■ **What the task requires**
Aim for an exact copy of the listing, without any images.

********************

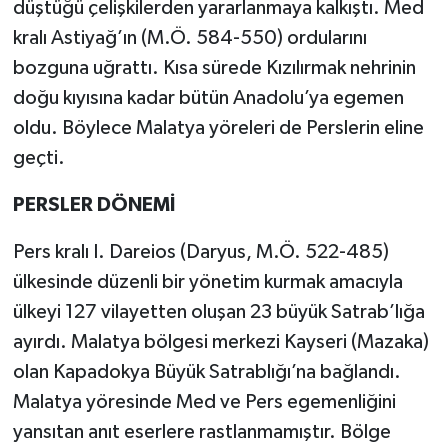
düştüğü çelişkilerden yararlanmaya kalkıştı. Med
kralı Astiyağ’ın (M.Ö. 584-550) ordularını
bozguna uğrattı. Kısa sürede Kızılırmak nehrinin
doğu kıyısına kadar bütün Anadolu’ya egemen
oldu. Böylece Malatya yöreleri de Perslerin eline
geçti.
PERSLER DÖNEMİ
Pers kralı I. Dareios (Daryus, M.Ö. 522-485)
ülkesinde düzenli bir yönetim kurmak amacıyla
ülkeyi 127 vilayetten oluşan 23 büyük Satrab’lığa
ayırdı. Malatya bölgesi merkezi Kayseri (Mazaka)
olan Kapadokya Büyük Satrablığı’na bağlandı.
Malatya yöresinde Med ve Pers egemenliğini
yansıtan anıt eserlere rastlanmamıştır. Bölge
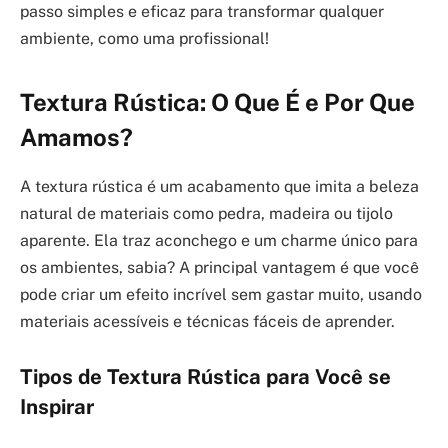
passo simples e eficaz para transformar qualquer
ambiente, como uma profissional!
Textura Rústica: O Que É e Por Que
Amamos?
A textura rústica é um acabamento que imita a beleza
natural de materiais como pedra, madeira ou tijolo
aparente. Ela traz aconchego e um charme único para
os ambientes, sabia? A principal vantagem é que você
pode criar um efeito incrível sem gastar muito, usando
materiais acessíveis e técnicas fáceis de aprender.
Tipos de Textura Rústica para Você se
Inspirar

********************

■ **Solution to this task**
düştüğü çelişkilerden yararlanmaya kalkıştı. Med
kralı Astiyağ’ın (M.Ö. 584-550) ordularını
bozguna uğrattı. Kısa sürede Kızılırmak nehrinin
doğu kıyısına kadar bütün Anadolu’ya egemen
oldu. Böylece Malatya yöreleri de Perslerin eline
geçti.
PERSLER DÖNEMİ
Pers kralı I. Dareios (Daryus, M.Ö. 522-485)
ülkesinde düzenli bir yönetim kurmak amacıyla
ülkeyi 127 vilayetten oluşan 23 büyük Satrab’lığa
ayırdı. Malatya bölgesi merkezi Kayseri (Mazaka)
olan Kapadokya Büyük Satrablığı’na bağlandı.
Malatya yöresinde Med ve Pers egemenliğini
yansıtan anıt eserlere rastlanmamıştır. Bölge
passo simples e eficaz para transformar qualquer
ambiente, como uma profissional!
Textura Rústica: O Que É e Por Que
Amamos?
A textura rústica é um acabamento que imita a beleza
natural de materiais como pedra, madeira ou tijolo
aparente. Ela traz aconchego e um charme único para
os ambientes, sabia? A principal vantagem é que você
pode criar um efeito incrível sem gastar muito, usando
materiais acessíveis e técnicas fáceis de aprender.
Tipos de Textura Rústica para Você se
Inspirar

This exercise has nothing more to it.